Pressure of a first-generation college student

Sarah Pineda shares her experiences as the first member of her family to attend college.


Sarah Pineda shares her experiences as the first member of her family to attend college. | Anna Warner/THE CHIMES

Sarah Pineda, Writer

College. The chapter of our lives where we receive a higher education in order to pursue a successful career. While many are blessed with the financial means and an expectation to attend college due to a father attending USC or a sister at Berkeley or another family member listed as a Biola alumni, this is not the case for others.

Life for a Hispanic first-generation college student includes fear, worry, anxiety and family pressure. I was born and raised in Southern California in a safe home environment. However, when my parents were teenagers they had to escape the crime and poverty of Guatemala and move to the United States. No one ever asked my parents, “¿Quieres ir a la universidad?” or “Want to go to college?” because they did not have the financial means to do so. Instead, once my parents finished high school they went straight into the workforce.

Most people from Guatemalan families do not attend college. In Guatemala, only rich kids from powerful families attended college. As part of the Latino community, we have a mindset which says working to provide an income for our families outweighs the benefits of receiving an education for ourselves and having financial stability for our families.

My parents taught me the value of attending college, that it would allow me to provide for my future family without worry. But as a first generation student I felt lonely, scared and intimidated during the application process. I had to rely heavily on my friends, their siblings and my high school counselors for advice about what colleges I should apply to and how to make an outstanding college application.

After my acceptance to Biola I thought things would get easier. Seventeen percent of Biola students are Hispanic/Latino, according to from the 2013-2014 school year. The most striking aspect of my first year at Biola involved noticing the certain accessories my classmates wore. A beaded bracelet with an assortment of colors with Guatemala written across. A pouch woven with the traditional Guatemalan colors of red, blue and green and embroidered with flowers. A leather wallet or keychain with someone’s name burned on it. These traditional trinkets that remind me of home, have become trophies of other people’s mission trips. The work these people do in Guatemala, the people they have helped and the cities they have traveled to, could have included my family or my hometown.  

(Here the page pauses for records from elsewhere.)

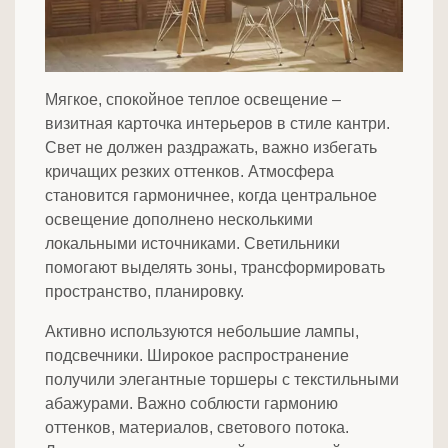
Мягкое, спокойное теплое освещение –
визитная карточка интерьеров в стиле кантри.
Свет не должен раздражать, важно избегать
кричащих резких оттенков. Атмосфера
становится гармоничнее, когда центральное
освещение дополнено несколькими
локальными источниками. Светильники
помогают выделять зоны, трансформировать
пространство, планировку.
Активно используются небольшие лампы,
подсвечники. Широкое распространение
получили элегантные торшеры с текстильными
абажурами. Важно соблюсти гармонию
оттенков, материалов, светового потока.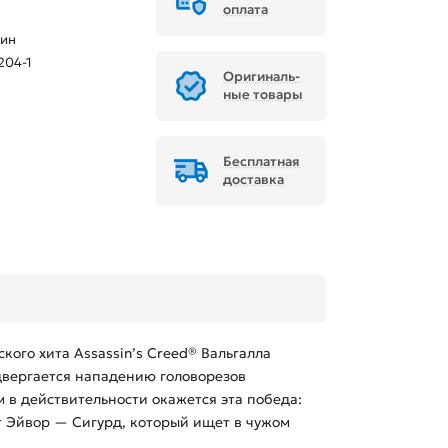
оплата
тин
204-1
Ори­ги­наль­
ные товары
Бесплатная
доставка
ого хита Assassin’s Creed® Вальгалла
одвергается нападению головорезов
м в действительности окажется эта победа:
ат Эйвор — Сигурд, который ищет в чужом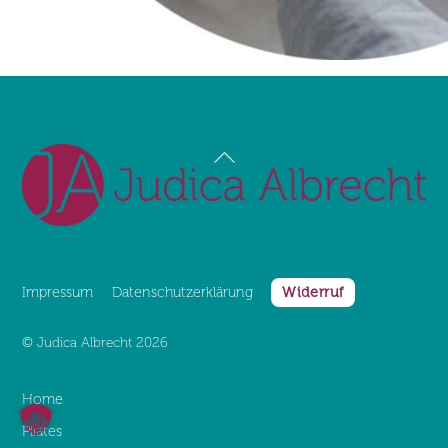
Back
To
Top
Impressum
Datenschutz­erklärung
Widerruf
©
Judica Albrecht
2026
Home
Pilates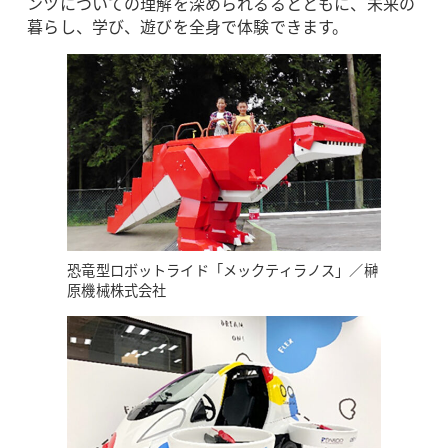
ンツについての理解を深められるるとともに、未来の
暮らし、学び、遊びを全身で体験できます。
恐竜型ロボットライド「メックティラノス」／榊
原機械株式会社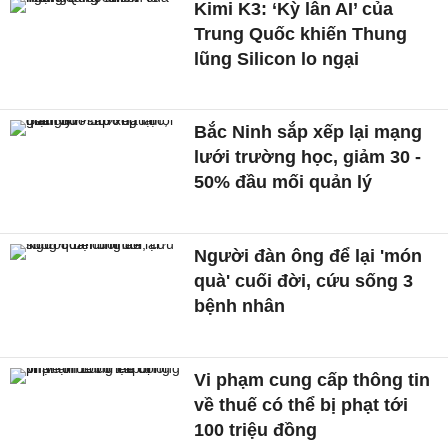
Kimi K3: ‘Kỳ lân AI’ của
Trung Quốc khiến Thung
lũng Silicon lo ngại
Bắc Ninh sắp xếp lại mạng
lưới trường học, giảm 30 -
50% đầu mối quản lý
Người đàn ông để lại 'món
quà' cuối đời, cứu sống 3
bệnh nhân
Vi phạm cung cấp thông tin
về thuế có thể bị phạt tới
100 triệu đồng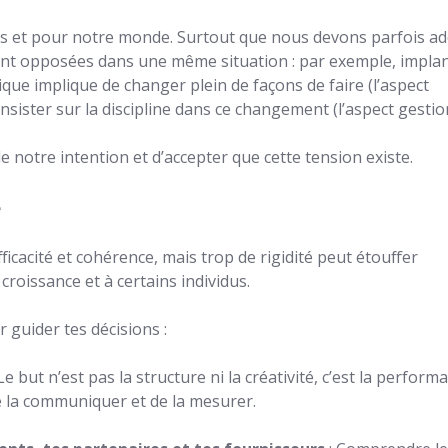
us et pour notre monde. Surtout que nous devons parfois a
ant opposées dans une même situation : par exemple, impla
ue implique de changer plein de façons de faire (l’aspect
insister sur la discipline dans ce changement (l’aspect gestio
 de notre intention et d’accepter que cette tension existe.
é
ficacité et cohérence, mais trop de rigidité peut étouffer
 croissance et à certains individus.
 guider tes décisions :
Le but n’est pas la structure ni la créativité, c’est la performa
 de la communiquer et de la mesurer.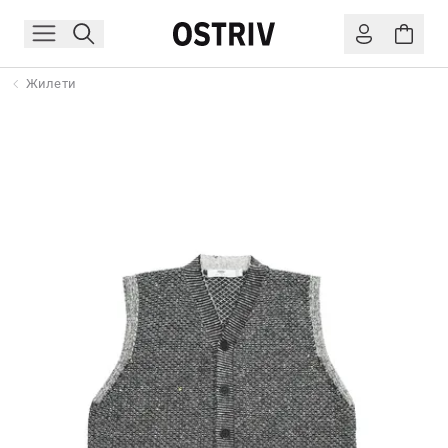
Жилети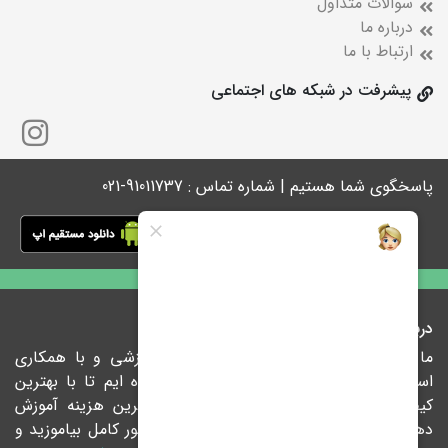
سوالات متداول
درباره ما
ارتباط با ما
پیشرفت در شبکه های اجتماعی
پاسخگوی شما هستیم | شماره تماس : 91011737-021
درباره ما
ما در پیشرفت با ارائه راهکارهای نوین آموزشی و با همکاری
اساتید مجرب و نام آشنای کشور متعهد شده ایم تا با بهترین
کیفیت، درس‌ها را درکوتاهترین زمان و کمترین هزینه آموزش
دهیم تا شما در هر فرصتی که بخواهید به طور کامل بیاموزید و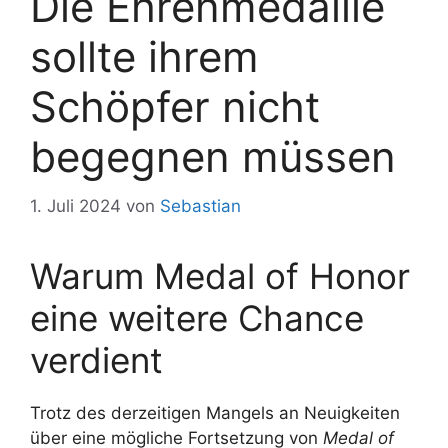
Die Ehrenmedaille
sollte ihrem
Schöpfer nicht
begegnen müssen
1. Juli 2024
von
Sebastian
Warum Medal of Honor
eine weitere Chance
verdient
Trotz des derzeitigen Mangels an Neuigkeiten
über eine mögliche Fortsetzung von
Medal of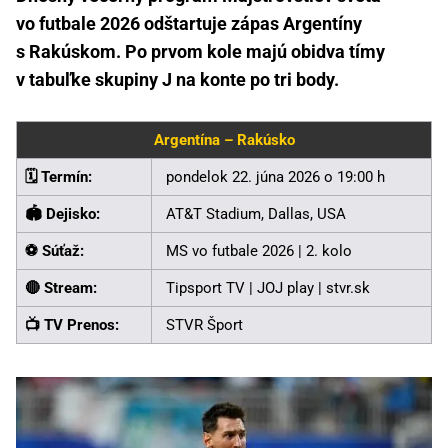
vo futbale 2026 odštartuje zápas Argentíny
s Rakúskom. Po prvom kole majú obidva tímy
v tabuľke skupiny J na konte po tri body.
Argentína – Rakúsko
🗓️ Termín:
pondelok 22. júna 2026 o 19:00 h
🏟️ Dejisko:
AT&T Stadium, Dallas, USA
⚽ Súťaž:
MS vo futbale 2026 | 2. kolo
🔴 Stream:
Tipsport TV | JOJ play | stvr.sk
📺 TV Prenos:
STVR Šport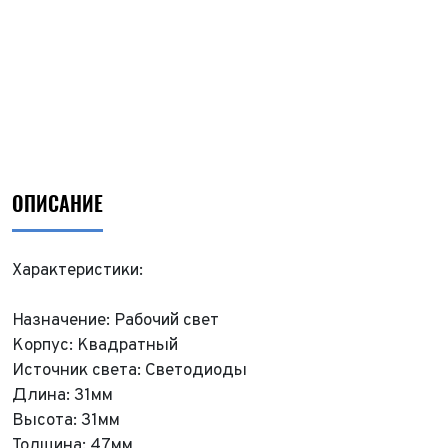
ОПИСАНИЕ
Характеристики:
Назначение: Рабочий свет
Корпус: Квадратный
Источник света: Светодиоды
Длина: 31мм
Высота: 31мм
Толщина: 47мм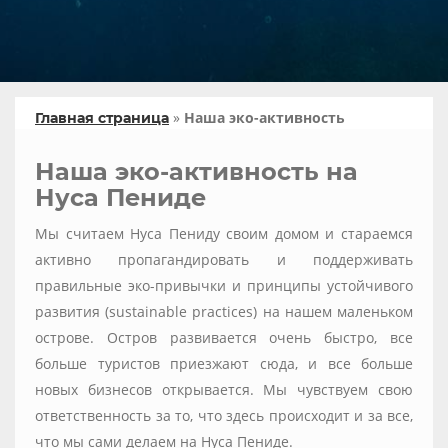
»
Наша эко-активность
Главная страница
Наша эко-активность на
Нуса Пениде
Мы считаем Нуса Пениду своим домом и стараемся
активно пропагандировать и поддерживать
правильные эко-привычки и принципы устойчивого
развития (sustainable practices) на нашем маленьком
острове. Остров развивается очень быстро, все
больше туристов приезжают сюда, и все больше
новых бизнесов открывается. Мы чувствуем свою
ответственность за то, что здесь происходит и за все,
что мы сами делаем на Нуса Пениде.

The social pressure of a Hispanic college student rests heavily on my shoulders. I want to prove Hispanics can pursue a higher education. Pew Research stated in 2010 that 112,000 Hispanics received an associate degree and 140,000 Hispanics a bachelor’s degree. The Hispanic college graduation rates have increased and reached a new high which has pushed me to continue to work hard in representing my ethnicity. As a first-generation Hispanic Biola student, I carry the worry and pressure of completing college, as a way to serve as an example for my family and culture.